Dream Catcher: Sort of an endearingly weird swinging kiddie invert that's now been bogged down by VR.
Revolution / Mount Mara: Worth riding just for how bizarre it is -- a giant spiral up, a giant spiral down, and a 400-car long coaster train. Also bogged down by VR, though the VR was actually kind of fun from what I remember from 2016.
Oki Doki: A perfectly decent family coaster with a nice setting along the lake.
Speedy Bob: A perfectly decent wild mouse.
Bob Express: A perfectly decent powered coaster over the lake.
Naga Bay: Previously known as Dizz. A not-all-that-great Maurer spinner. Block brakes every 5 seconds. Wasn't upset to skip it this time around.
Sledgehammer: A big huge frisbee. Good ride, as most of these are.
Indiana River: A really wet but mostly fun indoor log flume.
Wildwaterbaan: A pretty typical outdoor flume, with some good interactions with the powered coaster.
The Forbidden Caves: An "immersion tunnel" simulator -- interesting idea, but thoroughly unconvincing.
The El Paso Special: Good lord, where do you begin with this. I guess I could try to review it objectively as a shooter, in which case I'd say it's an older attraction with some interestingly campy aesthetic detail and a below-average shooting/scoring system. But that really misses the boat on this ride, which is easily the most unseemly, irreverent take on the old west that I've ever seen in a theme park. This is one you just have to experience for yourself to really understand. I ain't gonna endorse it, but I did photograph it, and I'll try to keep the photo captions PG-13 as best I can. No promises.
Belgium's very own wild west cowboy -- Bobbejaan Schoepen. He was an entertainer, a musician, and a "professional whistler."
He was also an amusement park operator, opening Bobbejaanland in 1961.
Near the park's front entrance is the Lake House, one of the main restaurants.

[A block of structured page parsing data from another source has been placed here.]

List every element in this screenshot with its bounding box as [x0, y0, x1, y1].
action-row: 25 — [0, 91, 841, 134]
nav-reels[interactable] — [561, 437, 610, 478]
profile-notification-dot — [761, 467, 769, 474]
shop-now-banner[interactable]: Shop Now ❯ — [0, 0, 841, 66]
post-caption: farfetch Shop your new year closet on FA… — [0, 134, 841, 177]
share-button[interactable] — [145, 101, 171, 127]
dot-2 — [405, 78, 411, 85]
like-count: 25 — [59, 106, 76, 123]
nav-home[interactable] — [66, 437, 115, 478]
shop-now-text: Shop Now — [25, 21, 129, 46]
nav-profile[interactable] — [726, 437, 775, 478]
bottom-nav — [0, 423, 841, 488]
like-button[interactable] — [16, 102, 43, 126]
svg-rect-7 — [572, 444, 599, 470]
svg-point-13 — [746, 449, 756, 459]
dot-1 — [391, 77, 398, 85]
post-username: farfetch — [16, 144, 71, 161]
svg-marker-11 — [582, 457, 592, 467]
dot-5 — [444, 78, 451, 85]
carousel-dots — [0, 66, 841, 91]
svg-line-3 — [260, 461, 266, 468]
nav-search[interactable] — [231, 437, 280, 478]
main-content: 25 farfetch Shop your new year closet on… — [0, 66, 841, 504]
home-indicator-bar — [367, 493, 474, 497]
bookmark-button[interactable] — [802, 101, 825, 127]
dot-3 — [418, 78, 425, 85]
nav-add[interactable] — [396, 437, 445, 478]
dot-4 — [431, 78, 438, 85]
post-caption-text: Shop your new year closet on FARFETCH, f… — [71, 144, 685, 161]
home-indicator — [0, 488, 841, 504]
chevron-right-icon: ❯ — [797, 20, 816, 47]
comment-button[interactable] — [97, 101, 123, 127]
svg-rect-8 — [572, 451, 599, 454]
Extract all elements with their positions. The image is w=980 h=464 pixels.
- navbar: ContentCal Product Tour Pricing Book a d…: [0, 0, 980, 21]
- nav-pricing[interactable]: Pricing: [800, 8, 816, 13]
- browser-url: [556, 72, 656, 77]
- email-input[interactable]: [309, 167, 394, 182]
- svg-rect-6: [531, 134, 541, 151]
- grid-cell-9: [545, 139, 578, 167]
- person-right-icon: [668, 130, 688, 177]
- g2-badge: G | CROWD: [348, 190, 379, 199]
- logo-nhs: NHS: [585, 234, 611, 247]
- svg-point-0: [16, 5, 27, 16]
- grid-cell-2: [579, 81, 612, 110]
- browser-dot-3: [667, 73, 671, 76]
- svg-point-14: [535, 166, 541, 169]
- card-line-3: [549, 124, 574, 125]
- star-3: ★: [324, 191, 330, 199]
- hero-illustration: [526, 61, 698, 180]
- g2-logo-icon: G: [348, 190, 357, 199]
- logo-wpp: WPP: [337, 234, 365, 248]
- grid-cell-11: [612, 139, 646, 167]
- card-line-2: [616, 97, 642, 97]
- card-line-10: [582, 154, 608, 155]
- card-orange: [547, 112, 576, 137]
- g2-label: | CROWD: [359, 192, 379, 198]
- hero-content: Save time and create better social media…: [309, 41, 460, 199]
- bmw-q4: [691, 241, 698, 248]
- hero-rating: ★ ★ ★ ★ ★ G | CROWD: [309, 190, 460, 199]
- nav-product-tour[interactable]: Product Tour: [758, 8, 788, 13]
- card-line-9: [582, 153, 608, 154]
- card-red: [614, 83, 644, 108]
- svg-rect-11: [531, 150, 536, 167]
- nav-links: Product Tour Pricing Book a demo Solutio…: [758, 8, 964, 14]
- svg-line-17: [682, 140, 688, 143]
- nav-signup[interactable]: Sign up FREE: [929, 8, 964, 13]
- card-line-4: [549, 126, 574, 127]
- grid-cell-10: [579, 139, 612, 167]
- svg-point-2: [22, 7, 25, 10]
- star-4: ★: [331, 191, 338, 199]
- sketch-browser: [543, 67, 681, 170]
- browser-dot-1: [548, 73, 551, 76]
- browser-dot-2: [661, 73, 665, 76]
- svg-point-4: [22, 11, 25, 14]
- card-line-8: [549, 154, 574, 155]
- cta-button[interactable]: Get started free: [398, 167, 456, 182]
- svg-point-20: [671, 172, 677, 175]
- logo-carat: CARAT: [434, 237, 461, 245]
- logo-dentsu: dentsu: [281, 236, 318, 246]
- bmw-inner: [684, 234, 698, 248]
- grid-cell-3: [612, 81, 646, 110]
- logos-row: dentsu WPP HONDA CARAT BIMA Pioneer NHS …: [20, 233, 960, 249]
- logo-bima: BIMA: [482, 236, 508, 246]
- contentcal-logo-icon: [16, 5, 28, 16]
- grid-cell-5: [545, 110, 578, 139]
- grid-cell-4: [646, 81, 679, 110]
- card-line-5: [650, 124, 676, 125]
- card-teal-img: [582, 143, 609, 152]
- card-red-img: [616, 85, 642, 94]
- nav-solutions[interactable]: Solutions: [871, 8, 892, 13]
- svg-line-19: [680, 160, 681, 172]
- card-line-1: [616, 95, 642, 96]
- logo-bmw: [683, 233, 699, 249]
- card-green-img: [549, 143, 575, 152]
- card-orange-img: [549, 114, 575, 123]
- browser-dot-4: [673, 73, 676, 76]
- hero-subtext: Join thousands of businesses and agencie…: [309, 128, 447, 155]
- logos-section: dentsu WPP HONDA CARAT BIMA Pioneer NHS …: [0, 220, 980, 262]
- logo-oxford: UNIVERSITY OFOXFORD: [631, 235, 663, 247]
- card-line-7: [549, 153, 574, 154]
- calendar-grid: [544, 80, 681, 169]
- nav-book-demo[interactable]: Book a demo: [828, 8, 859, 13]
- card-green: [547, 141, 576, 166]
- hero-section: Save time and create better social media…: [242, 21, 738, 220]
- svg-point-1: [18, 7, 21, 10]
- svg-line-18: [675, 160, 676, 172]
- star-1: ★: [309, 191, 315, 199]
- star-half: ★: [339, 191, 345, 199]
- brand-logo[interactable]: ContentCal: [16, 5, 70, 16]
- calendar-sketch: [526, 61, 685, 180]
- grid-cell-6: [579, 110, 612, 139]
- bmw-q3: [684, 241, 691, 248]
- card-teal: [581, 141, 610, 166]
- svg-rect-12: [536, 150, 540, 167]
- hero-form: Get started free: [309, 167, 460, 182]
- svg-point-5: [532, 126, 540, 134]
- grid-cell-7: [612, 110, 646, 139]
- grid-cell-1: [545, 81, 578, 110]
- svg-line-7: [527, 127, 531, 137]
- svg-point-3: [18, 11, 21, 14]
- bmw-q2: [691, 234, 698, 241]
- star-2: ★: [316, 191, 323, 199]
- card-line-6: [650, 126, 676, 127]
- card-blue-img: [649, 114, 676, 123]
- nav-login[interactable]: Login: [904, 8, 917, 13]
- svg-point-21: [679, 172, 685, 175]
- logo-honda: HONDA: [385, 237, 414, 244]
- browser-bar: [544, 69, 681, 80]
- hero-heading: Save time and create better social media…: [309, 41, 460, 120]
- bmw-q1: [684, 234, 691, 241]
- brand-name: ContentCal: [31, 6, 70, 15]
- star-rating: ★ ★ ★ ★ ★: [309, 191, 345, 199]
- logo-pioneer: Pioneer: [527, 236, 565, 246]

They know how to get on our good side.
Donuts and pie and juice for breakfast!
Bobbejaanland made a pretty significant investment in 2019, heavily re-theming a section of the park as the Land of Legends. This themed area incorporated two old attractions (Typhoon and Sledgehammer) and two new attractions (Fury and Naiads Waters).

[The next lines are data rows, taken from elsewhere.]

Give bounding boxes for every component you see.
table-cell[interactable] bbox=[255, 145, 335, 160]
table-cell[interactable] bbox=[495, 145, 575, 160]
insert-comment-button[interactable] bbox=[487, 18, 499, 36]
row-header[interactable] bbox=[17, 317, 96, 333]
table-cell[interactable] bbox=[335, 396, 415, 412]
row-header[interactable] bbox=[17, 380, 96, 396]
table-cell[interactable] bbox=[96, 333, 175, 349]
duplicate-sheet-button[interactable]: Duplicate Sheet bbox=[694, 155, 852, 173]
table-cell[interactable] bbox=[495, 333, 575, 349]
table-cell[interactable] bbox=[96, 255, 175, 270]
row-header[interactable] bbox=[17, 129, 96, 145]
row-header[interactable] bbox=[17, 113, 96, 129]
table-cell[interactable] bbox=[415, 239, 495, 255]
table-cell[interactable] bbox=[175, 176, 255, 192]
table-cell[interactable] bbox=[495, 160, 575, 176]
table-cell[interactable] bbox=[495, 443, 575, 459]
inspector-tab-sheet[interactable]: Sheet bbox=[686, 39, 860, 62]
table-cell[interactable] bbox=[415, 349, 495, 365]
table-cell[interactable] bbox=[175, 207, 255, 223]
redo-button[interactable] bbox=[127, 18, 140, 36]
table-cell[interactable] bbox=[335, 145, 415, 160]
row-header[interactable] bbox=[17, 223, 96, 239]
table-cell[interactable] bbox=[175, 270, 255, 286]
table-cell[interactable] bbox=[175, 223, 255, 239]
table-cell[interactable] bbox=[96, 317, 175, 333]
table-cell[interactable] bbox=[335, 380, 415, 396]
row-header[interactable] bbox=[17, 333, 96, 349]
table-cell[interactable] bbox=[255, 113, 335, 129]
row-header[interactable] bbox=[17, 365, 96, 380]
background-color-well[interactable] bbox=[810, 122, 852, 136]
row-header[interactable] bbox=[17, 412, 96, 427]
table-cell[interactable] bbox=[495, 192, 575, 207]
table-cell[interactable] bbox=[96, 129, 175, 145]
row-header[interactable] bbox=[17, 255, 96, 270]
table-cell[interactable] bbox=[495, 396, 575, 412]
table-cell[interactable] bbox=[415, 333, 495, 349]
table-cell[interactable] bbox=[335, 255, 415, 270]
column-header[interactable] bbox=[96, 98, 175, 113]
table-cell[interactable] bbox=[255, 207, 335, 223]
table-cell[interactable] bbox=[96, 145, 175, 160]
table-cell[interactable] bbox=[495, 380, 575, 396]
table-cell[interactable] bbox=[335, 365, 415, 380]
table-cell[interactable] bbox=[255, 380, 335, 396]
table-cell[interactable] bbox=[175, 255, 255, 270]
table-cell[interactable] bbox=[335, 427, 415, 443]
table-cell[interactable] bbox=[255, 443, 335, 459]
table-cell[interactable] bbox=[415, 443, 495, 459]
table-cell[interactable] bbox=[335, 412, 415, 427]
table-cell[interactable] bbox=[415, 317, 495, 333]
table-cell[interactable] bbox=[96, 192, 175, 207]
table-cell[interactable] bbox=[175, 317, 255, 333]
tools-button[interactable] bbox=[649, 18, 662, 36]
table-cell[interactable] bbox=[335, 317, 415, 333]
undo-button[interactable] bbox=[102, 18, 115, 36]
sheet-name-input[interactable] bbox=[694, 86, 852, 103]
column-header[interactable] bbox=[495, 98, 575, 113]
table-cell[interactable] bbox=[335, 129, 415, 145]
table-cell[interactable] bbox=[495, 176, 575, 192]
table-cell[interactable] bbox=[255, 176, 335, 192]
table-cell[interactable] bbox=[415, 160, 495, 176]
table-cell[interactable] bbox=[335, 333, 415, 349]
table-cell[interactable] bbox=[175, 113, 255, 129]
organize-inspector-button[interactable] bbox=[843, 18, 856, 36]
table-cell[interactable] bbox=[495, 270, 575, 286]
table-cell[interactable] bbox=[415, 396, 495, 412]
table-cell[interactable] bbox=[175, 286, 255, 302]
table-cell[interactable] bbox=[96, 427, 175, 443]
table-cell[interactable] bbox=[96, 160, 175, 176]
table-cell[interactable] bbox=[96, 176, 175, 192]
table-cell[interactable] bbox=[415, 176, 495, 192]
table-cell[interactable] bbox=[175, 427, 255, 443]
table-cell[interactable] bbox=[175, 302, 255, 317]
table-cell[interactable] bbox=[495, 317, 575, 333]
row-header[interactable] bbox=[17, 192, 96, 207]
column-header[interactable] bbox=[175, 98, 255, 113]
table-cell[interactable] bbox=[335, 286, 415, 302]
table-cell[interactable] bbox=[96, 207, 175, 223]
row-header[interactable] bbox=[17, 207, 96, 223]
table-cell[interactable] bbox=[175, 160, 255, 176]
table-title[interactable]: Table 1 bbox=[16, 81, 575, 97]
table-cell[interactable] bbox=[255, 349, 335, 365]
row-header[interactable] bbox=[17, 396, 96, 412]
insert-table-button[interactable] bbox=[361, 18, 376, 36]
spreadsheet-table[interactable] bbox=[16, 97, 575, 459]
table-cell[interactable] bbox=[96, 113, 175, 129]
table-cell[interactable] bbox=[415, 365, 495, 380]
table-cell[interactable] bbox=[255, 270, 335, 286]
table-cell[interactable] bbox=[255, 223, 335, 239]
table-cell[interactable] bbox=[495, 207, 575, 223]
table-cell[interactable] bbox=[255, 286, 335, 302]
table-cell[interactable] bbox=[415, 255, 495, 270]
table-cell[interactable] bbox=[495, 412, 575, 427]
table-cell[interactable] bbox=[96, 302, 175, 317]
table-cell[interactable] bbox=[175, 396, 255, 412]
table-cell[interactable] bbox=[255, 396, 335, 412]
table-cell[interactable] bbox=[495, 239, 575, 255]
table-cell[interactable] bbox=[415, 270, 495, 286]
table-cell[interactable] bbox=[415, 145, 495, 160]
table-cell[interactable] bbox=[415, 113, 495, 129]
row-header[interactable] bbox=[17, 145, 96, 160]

Fury's the star of the show -- by far the biggest part of the new area.
Fury is a custom Gerstlauer Infinity coaster with a few new tricks.
The bright orange track looks nice against the blue sky.

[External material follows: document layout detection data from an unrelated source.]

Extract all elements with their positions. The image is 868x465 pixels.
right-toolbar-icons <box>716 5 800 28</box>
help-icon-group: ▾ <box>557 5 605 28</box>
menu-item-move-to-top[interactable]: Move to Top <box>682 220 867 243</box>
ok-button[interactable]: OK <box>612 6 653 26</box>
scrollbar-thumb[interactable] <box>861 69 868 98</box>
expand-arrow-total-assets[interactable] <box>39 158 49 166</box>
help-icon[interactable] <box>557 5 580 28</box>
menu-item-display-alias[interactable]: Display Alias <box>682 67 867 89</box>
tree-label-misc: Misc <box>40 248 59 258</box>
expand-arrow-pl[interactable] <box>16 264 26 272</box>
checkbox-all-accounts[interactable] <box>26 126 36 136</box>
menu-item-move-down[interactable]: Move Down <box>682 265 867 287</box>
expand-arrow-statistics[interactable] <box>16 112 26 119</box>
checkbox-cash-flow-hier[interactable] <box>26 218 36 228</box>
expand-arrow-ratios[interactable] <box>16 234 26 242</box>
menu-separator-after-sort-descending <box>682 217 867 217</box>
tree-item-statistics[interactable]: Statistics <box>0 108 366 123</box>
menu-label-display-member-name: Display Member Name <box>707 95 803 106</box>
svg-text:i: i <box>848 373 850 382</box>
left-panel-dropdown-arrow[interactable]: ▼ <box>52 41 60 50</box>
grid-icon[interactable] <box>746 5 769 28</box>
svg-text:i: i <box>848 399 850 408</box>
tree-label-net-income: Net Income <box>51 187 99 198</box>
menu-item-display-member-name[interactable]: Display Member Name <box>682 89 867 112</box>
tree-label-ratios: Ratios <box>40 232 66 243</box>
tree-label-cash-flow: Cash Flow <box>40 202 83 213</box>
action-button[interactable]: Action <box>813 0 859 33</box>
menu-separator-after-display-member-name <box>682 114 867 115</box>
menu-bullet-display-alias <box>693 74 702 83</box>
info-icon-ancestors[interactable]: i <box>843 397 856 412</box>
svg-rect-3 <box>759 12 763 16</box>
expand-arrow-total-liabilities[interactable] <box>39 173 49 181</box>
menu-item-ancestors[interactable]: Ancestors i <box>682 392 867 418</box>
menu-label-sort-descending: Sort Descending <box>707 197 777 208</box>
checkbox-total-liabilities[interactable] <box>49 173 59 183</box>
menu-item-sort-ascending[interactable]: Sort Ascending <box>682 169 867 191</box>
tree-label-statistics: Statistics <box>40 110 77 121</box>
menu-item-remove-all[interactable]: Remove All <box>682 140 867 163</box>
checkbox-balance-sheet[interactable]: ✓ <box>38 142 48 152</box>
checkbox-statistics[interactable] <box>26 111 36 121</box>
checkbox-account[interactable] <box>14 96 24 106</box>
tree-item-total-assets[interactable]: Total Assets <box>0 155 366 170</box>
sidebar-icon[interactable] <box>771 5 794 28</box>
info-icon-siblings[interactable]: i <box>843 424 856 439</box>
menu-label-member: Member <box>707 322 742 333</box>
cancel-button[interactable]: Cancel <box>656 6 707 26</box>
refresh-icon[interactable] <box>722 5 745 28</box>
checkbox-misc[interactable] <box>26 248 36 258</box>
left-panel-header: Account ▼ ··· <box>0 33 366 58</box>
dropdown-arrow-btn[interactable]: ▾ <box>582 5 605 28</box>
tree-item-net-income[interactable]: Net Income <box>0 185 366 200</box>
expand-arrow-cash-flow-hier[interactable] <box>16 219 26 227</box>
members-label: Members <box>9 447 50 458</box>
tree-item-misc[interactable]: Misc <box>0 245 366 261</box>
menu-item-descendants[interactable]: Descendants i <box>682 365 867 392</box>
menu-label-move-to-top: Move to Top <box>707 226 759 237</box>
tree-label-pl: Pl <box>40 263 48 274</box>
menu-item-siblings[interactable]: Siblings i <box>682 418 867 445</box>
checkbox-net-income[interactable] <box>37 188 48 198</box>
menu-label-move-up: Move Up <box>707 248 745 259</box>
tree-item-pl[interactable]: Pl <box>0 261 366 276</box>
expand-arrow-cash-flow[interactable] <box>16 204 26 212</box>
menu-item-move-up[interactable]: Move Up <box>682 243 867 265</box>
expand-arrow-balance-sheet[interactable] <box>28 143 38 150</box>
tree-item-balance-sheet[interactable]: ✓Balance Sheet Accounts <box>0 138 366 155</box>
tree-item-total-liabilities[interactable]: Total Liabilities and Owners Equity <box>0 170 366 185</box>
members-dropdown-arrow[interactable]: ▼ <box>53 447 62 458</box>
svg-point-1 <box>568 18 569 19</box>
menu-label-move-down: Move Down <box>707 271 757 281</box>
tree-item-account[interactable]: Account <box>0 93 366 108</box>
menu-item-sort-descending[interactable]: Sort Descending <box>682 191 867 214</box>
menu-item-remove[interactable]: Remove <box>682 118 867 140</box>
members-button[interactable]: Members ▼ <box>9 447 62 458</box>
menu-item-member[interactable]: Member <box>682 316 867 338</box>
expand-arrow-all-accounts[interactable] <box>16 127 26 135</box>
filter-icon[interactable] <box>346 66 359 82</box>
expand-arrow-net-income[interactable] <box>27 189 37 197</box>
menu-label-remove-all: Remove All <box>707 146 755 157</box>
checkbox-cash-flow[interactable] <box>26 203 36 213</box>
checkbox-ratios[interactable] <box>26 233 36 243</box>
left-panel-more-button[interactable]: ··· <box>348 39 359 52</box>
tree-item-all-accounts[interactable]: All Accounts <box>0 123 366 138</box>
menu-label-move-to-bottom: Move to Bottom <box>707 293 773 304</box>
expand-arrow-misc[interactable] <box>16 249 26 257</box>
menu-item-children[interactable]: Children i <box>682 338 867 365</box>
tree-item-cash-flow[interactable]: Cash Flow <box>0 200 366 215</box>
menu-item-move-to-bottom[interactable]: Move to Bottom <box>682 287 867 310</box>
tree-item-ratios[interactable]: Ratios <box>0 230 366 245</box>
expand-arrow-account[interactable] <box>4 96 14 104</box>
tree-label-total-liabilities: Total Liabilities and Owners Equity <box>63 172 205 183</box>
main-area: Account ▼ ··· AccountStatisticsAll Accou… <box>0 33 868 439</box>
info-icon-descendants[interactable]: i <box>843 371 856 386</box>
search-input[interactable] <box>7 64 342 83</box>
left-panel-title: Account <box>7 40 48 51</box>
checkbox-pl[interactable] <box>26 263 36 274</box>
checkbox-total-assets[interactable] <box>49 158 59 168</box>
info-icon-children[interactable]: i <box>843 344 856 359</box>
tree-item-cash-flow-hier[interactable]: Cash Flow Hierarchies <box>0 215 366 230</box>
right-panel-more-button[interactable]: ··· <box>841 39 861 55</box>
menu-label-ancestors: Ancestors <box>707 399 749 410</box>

The queue is also nicely designed -- sort of a non-specific mythological theme.
A view of the Fury vehicle. It's just one car, with 12 riders in 3 rows.
Fury has lots of great photo spots -- especially in the queue and on the exit platform.
There's some mist/smoke during the launch segment.
Launching on Fury.
Beware the generic red-eyed dragon.
Fury is the fastest coaster in the Benelux. It has a height of 141 feet.
Fury's big claim to fame is that the riders get to vote on whether the vehicle launches forward or backward. The voting is done via two buttons on the restraint. Seriously, watch the TPR video if you haven't already.
The car pulls out of the station forward, then hits a turntable on the launch track. You won't know which direction you're launching until the turntable begins to spin.
Voting is done by majority -- whichever direction gets the most votes in the ride vehicle wins out. I think it selects at random if there's a tie.
The vast majority of public riders were voting to go forward -- probably only 1 or 2 out of every 10 rides went backward.
The brake run doesn't lead directly into the station -- rather, the car stops on a turntable, and then rotates to move in to unload.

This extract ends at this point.